Undergraduate Researcher
Grace is undergraduate student in Psychology and Language Science at UCL. She is interested in cognitive psychology as well as language and the brain. We are happy to have her helping us with projects related to the neurobiology of emotional language processing.
Dr Sarah Aliko

LAB Lab Alumnus
Sarah was a PhD student in the LAB Lab from 2017-2022 through the The London Interdisciplinary Biosciences Consortium (LIDo) Doctoral Training Program. She obtained her BSc in Molecular Biology from the University of Edinburgh. Her work focused on the neurobiology of language and the functional connectivity of the brain under naturalistic conditions.
Florin Gheorghiu

LAB Lab Alumnus
Florin obtained his MSci from UCL in 2018 before joining the LAB Lab as a PhD student before leaving in 2022 to work full time at a start-up in media that aims to support and enable curiosity in children.
Jiawen Huang

LAB Lab Alumnus
Jiawen graduated from the UCL BSc Psychology programme and worked in the LAB Lab as a Research Assistant before he departed for Columbia University to pursue his PhD at the Columbia Dynamic Perception and Memory Lab.
Dr Stef Meliss

LAB Lab Alumnus
Stef was a PhD student at the University of Reading and joined the Lab lab as an Honorary Research Associate from 2018-2020. She obtained her BSc and MSc in Psychology at the University of Hamburg, Germany, before focusing on cognitive neuroscience in her doctoral studies.
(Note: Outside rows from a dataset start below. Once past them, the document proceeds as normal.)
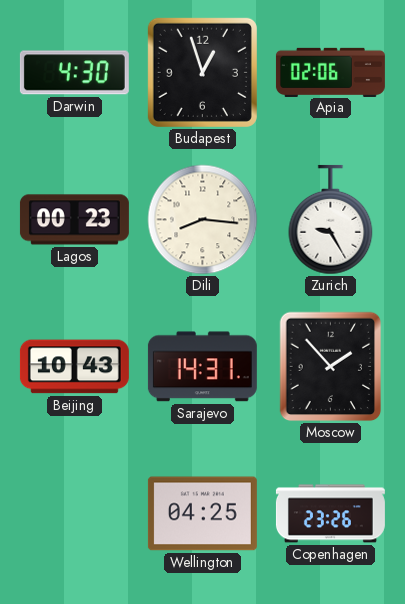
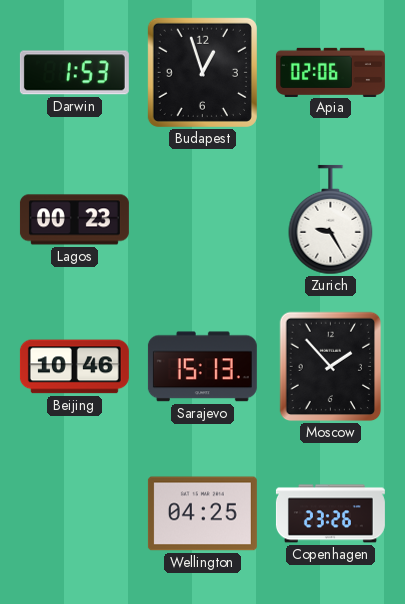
Darwin: 4:30 -> 1:53
Dili: 8:16 -> none
Beijing: 10:43 -> 10:46
Sarajevo: 14:31 -> 15:13
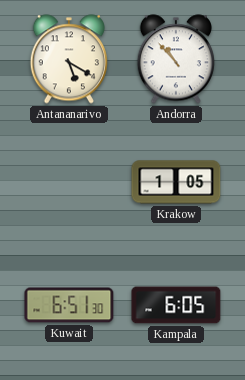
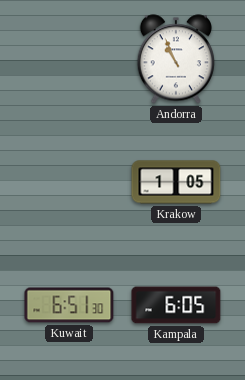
Antananarivo: 5:20 -> none
Andorra: 10:53 -> 10:56
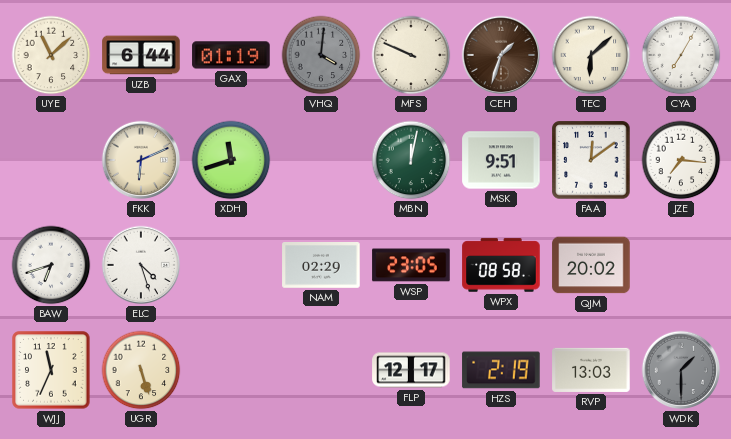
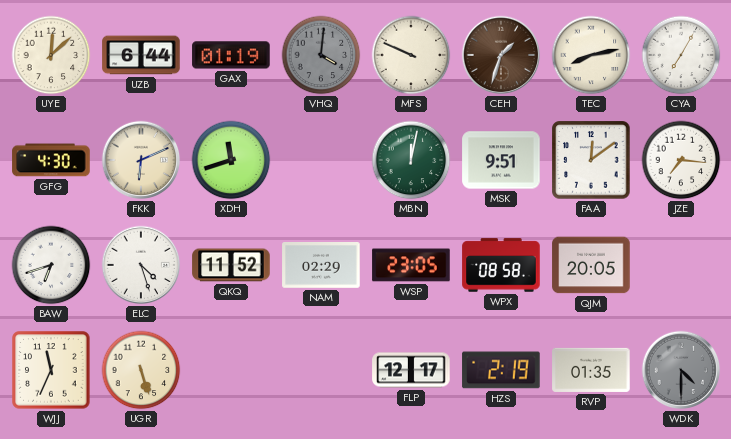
UYE: 11:08 -> 12:08
TEC: 6:08 -> 8:13
GFG: none -> 4:30
QKQ: none -> 11:52
QJM: 20:02 -> 20:05
RVP: 13:03 -> 01:35
WDK: 1:30 -> 4:30
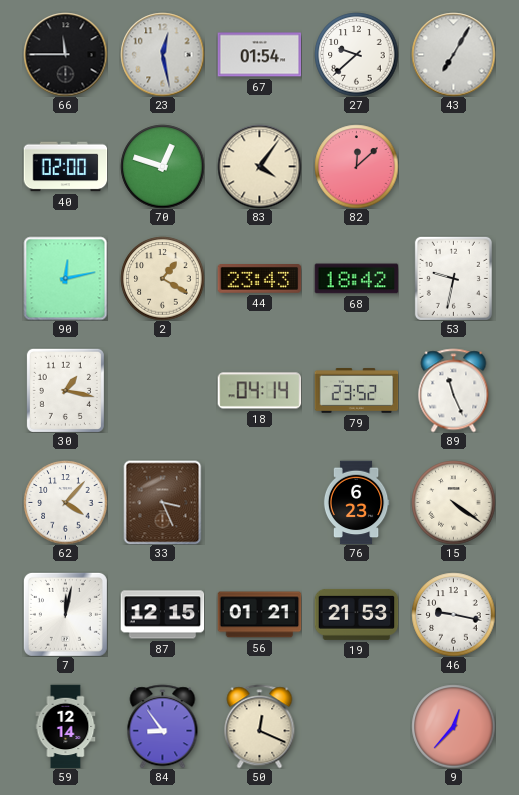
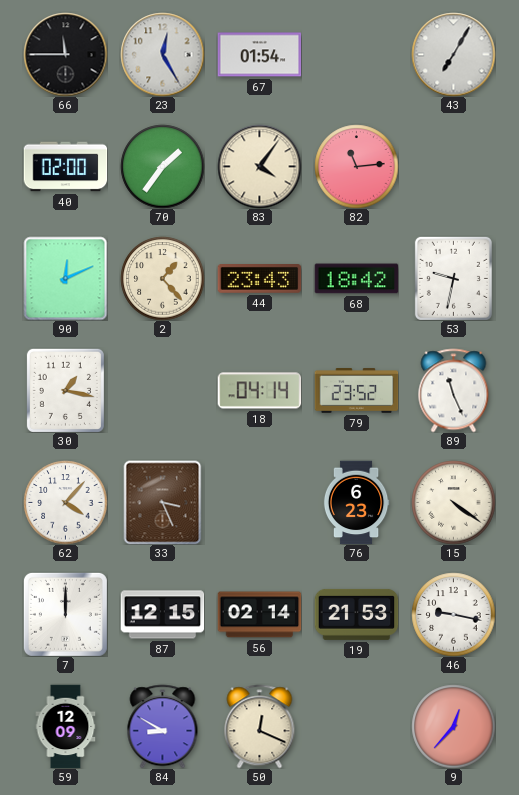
23: 12:28 -> 12:25
27: 9:38 -> none
70: 12:48 -> 1:36
82: 12:08 -> 11:14
90: 12:13 -> 12:11
2: 1:20 -> 1:23
7: 12:02 -> 12:00
56: 01:21 -> 02:14
59: 12:14 -> 12:09
84: 8:54 -> 8:50
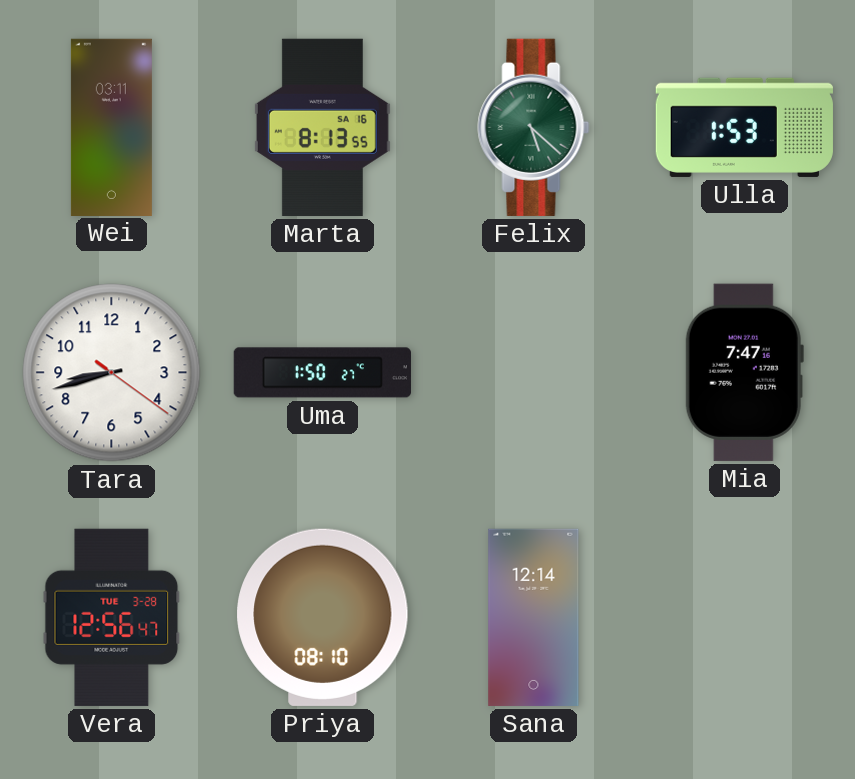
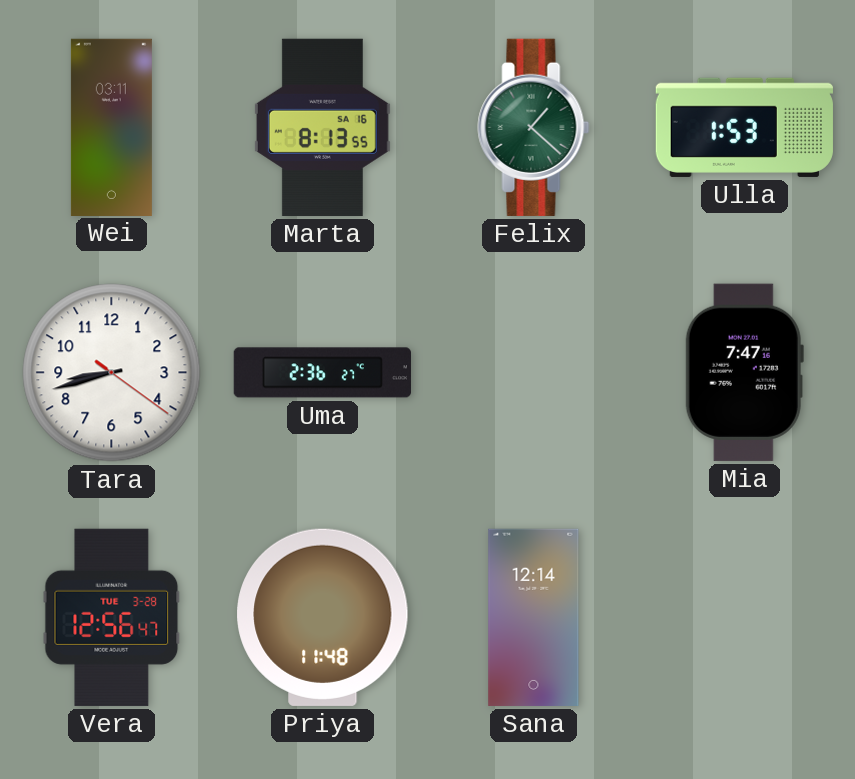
Felix: 5:22 -> 1:22
Uma: 1:50 -> 2:36
Priya: 08:10 -> 11:48
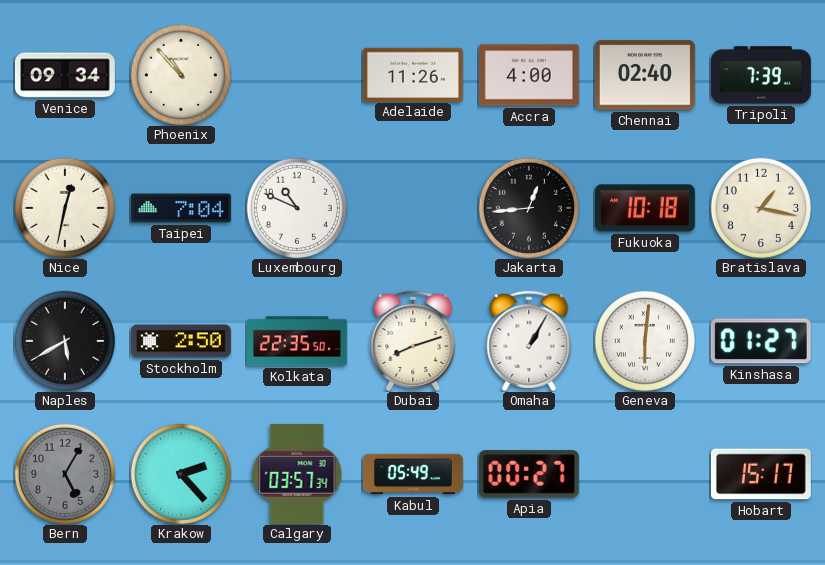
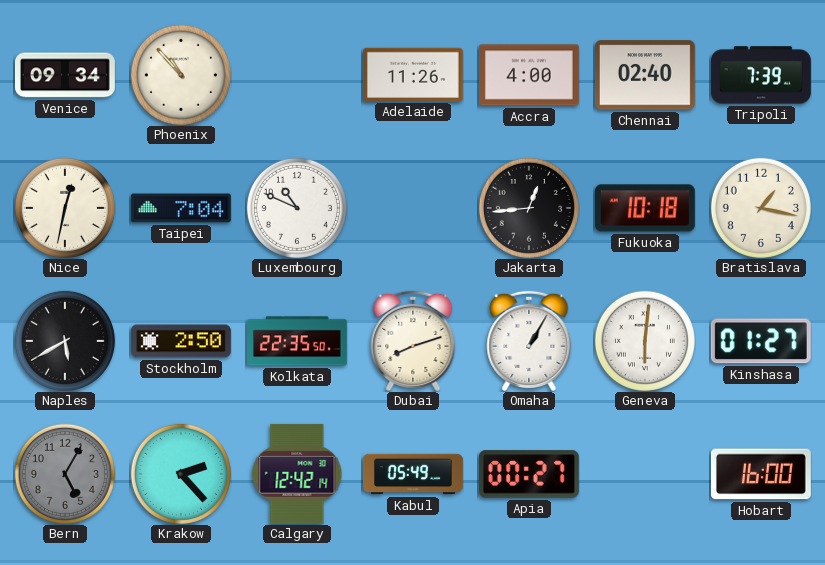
Calgary: 03:57 -> 12:42
Hobart: 15:17 -> 16:00
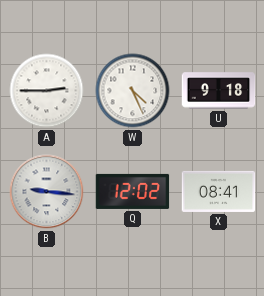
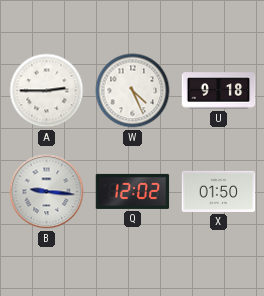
X: 08:41 -> 01:50
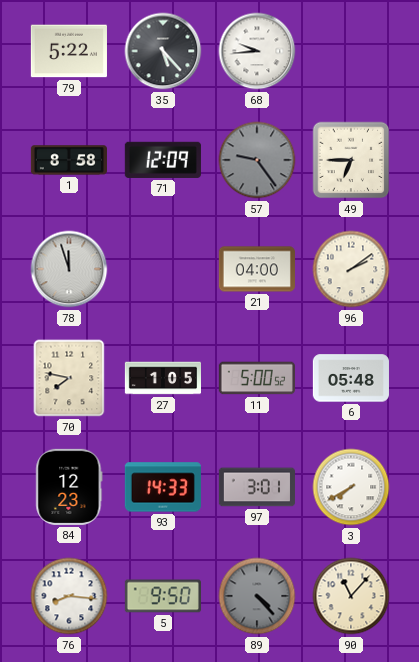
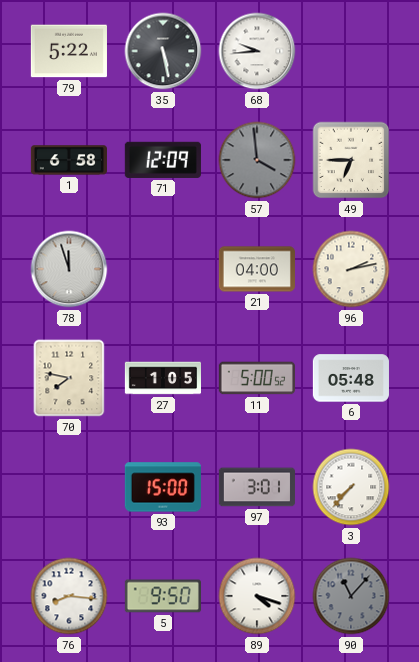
35: 5:23 -> 5:28
1: 8:58 -> 6:58
57: 9:24 -> 3:59
96: 2:09 -> 2:13
84: 12:23 -> none
93: 14:33 -> 15:00
3: 7:40 -> 7:37
89: 4:23 -> 4:18
89 dial: grey -> white
90 dial: cream -> grey
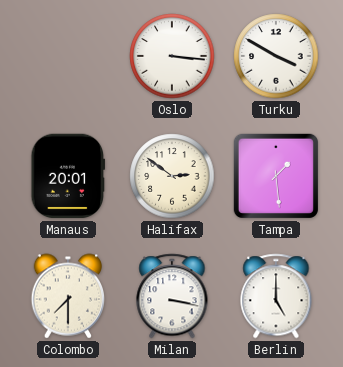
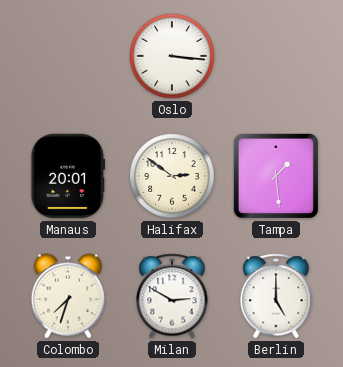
Turku: 3:50 -> none
Colombo: 7:30 -> 7:33
Milan: 3:17 -> 2:50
More specifically, she was interested in reward-motivated learning and how it can be influenced by curiosity. To enhance the ecological validity, her experiments relied on naturalistic stimuli like movie clips to investigate incidental encoding processes. In addition to behavioural effects, she also investigates the neural underpinnings using fMRI and inter-subject correlation approaches.
Dyutiman Mukhopadhyay

LAB Lab Alumnus
Dyutiman was a Newton International Fellow from 2018 to 2021 and worked on the experimental psychology and neuroscience of emotion, mental health, arts and creativity – their inter-relationships and their social and cultural predispositions. He has a PhD in Biomedical sciences, Post-Doctoral experience in cognitive sciences (experimental aesthetics), and a five-years Diploma in Fine-arts (painting).